For many American children, childhood is a time of innocence and security. Unfortunately for the author, her childhood wasn't filled with particularly much of either. In fact, it was defined by two very different things: poverty and police.
The author's impoverished upbringing in 1990s Los Angeles was typical of many Black American childhoods at the time.
Her mother was a single parent and spent sixteen hours a day working multiple jobs. Despite all her hard work, she sometimes still couldn't afford food for her children. The author recalls that there was often only cereal to be had. Indeed, for over a year, they didn't even have milk for their cereal, because their slum landlord refused to replace their broken refrigerator/ They made do with water.
Even when they could afford more nutritious food, there were few places in the neighborhood to get it. In fact, the only place that sold groceries was a 7-Eleven convenience store. Other than that, the only outlets to buy food or drink were a liquor store and fast-food joints. In other words, with so little money and so few choices, the author's mother struggled to keep her children supplied with enough healthy, nurturing meals.

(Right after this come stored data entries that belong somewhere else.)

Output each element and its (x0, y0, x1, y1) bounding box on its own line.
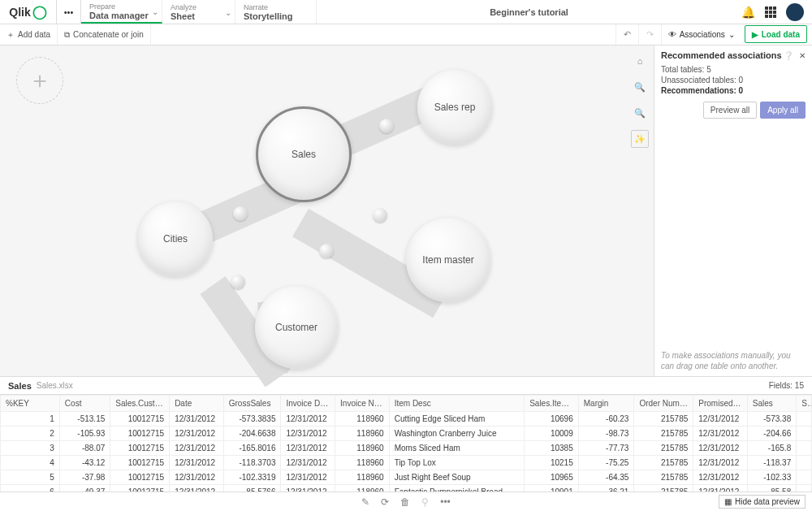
preview-all-button[interactable]: Preview all (703, 102, 757, 119)
avatar[interactable] (786, 3, 804, 21)
hide-data-preview-button[interactable]: ▦ Hide data preview (719, 495, 806, 509)
nav-analyze[interactable]: Analyze Sheet ⌄ (162, 0, 235, 24)
column-header[interactable]: GrossSales (223, 396, 281, 412)
column-header[interactable]: Order Number (634, 396, 693, 412)
add-bubble[interactable]: ＋ (16, 57, 63, 104)
edit-icon[interactable]: ✎ (361, 496, 369, 508)
bubble-sales-rep[interactable]: Sales rep (417, 70, 492, 145)
assoc-dot[interactable] (373, 208, 387, 223)
table-row[interactable]: 5-37.981001271512/31/2012-102.331912/31/… (1, 470, 812, 485)
data-preview-table[interactable]: %KEYCostSales.Custo…DateGrossSalesInvoic… (0, 394, 812, 492)
app-title: Beginner's tutorial (317, 0, 741, 24)
column-header[interactable]: Margin (578, 396, 634, 412)
associations-button[interactable]: 👁 Associations ⌄ (661, 24, 741, 45)
nav-prepare-label: Prepare (89, 2, 153, 11)
column-header[interactable]: Invoice Num… (335, 396, 390, 412)
chevron-down-icon[interactable]: ⌄ (152, 6, 158, 15)
assoc-dot[interactable] (233, 206, 248, 221)
redo-button[interactable]: ↷ (638, 24, 661, 45)
refresh-icon[interactable]: ⟳ (381, 496, 389, 508)
nav-narrate-value: Storytelling (244, 11, 308, 21)
bubble-sales[interactable]: Sales (256, 106, 352, 202)
total-tables: Total tables: 5 (661, 65, 806, 74)
trash-icon[interactable]: 🗑 (400, 496, 410, 508)
load-data-label: Load data (762, 30, 800, 39)
assoc-dot[interactable] (319, 244, 334, 258)
recommendations-panel: Recommended associations ❔ ✕ Total table… (654, 45, 812, 376)
bubble-customer[interactable]: Customer (255, 286, 338, 369)
add-data-button[interactable]: ＋ Add data (0, 24, 58, 45)
close-icon[interactable]: ✕ (799, 51, 806, 60)
bubble-cities[interactable]: Cities (138, 201, 213, 276)
chevron-down-icon[interactable]: ⌄ (728, 30, 735, 39)
chevron-down-icon[interactable]: ⌄ (225, 7, 231, 16)
table-file: Sales.xlsx (37, 381, 73, 390)
table-row[interactable]: 6-49.371001271512/31/2012-85.576612/31/2… (1, 485, 812, 492)
load-data-button[interactable]: ▶ Load data (745, 25, 807, 43)
concat-label: Concatenate or join (73, 30, 144, 39)
eye-icon: 👁 (668, 30, 676, 39)
search-icon[interactable]: 🔍 (631, 104, 649, 122)
concatenate-button[interactable]: ⧉ Concatenate or join (58, 24, 151, 45)
play-icon: ▶ (752, 30, 758, 39)
nav-narrate[interactable]: Narrate Storytelling (235, 0, 317, 24)
assoc-label: Associations (680, 30, 725, 39)
column-header[interactable]: Promised D… (693, 396, 748, 412)
table-row[interactable]: 1-513.151001271512/31/2012-573.383512/31… (1, 412, 812, 427)
more-icon[interactable]: ••• (440, 496, 451, 508)
undo-button[interactable]: ↶ (615, 24, 638, 45)
table-row[interactable]: 4-43.121001271512/31/2012-118.370312/31/… (1, 456, 812, 470)
panel-title: Recommended associations (661, 50, 782, 60)
apply-all-button[interactable]: Apply all (760, 102, 806, 119)
table-name: Sales (8, 381, 32, 391)
field-count: Fields: 15 (769, 381, 804, 390)
association-canvas[interactable]: ＋ Sales Sales rep Cities Item master Cus… (0, 45, 654, 376)
rec-count: Recommendations: 0 (661, 86, 806, 95)
column-header[interactable]: Date (170, 396, 224, 412)
column-header[interactable]: Invoice Date (281, 396, 335, 412)
table-row[interactable]: 2-105.931001271512/31/2012-204.663812/31… (1, 427, 812, 441)
nav-analyze-value: Sheet (171, 11, 227, 21)
bell-icon[interactable]: 🔔 (741, 6, 755, 19)
table-icon: ▦ (724, 497, 732, 506)
nav-narrate-label: Narrate (244, 3, 308, 11)
zoom-in-icon[interactable]: 🔍 (631, 78, 649, 96)
plus-icon: ＋ (6, 29, 15, 41)
app-logo[interactable]: Qlik◯ (0, 0, 57, 24)
nav-prepare[interactable]: Prepare Data manager ⌄ (81, 0, 162, 24)
help-icon[interactable]: ❔ (784, 51, 793, 60)
add-data-label: Add data (18, 30, 50, 39)
concat-icon: ⧉ (64, 30, 70, 40)
global-menu[interactable]: ••• (57, 0, 81, 24)
unlink-icon[interactable]: ⚲ (421, 496, 429, 508)
home-icon[interactable]: ⌂ (631, 52, 649, 70)
table-row[interactable]: 3-88.071001271512/31/2012-165.801612/31/… (1, 441, 812, 456)
unassoc-tables: Unassociated tables: 0 (661, 76, 806, 84)
column-header[interactable]: S (797, 396, 812, 412)
column-header[interactable]: %KEY (1, 396, 60, 412)
nav-prepare-value: Data manager (89, 11, 153, 20)
assoc-dot[interactable] (379, 119, 394, 133)
column-header[interactable]: Sales.Item N… (525, 396, 579, 412)
column-header[interactable]: Sales.Custo… (110, 396, 170, 412)
bubble-item-master[interactable]: Item master (406, 218, 490, 302)
column-header[interactable]: Item Desc (389, 396, 525, 412)
magic-wand-icon[interactable]: ✨ (631, 130, 649, 148)
column-header[interactable]: Cost (59, 396, 110, 412)
assoc-dot[interactable] (231, 275, 245, 289)
panel-hint: To make associations manually, you can d… (661, 350, 806, 371)
nav-analyze-label: Analyze (171, 3, 227, 11)
column-header[interactable]: Sales (747, 396, 796, 412)
apps-grid-icon[interactable] (765, 6, 776, 18)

In addition to poverty, the author and her siblings were forced to contend with a continual police presence in their neighborhood. Whereas many white communities perceive the police as existing to protect and serve them, the author learned early on that the law enforcement's objective in Black communities is to harass and control them. At the tender age of nine, the author witnessed her 12-year-old brother and his friends being thrown up against the wall by police officers, before being partially stripped and searched. What were the boys doing to warrant his suspicion? They were simply talking in an alleyway, next to the author's house. After that incident, the police began arresting the author's teenage brothers on a regular basis. Although her mother eventually moved her family to another area of the city to try to shield her sons from the attention of law enforcement, they were still regularly harassed by the police, and their mother realized there was very little she could do to protect her sons.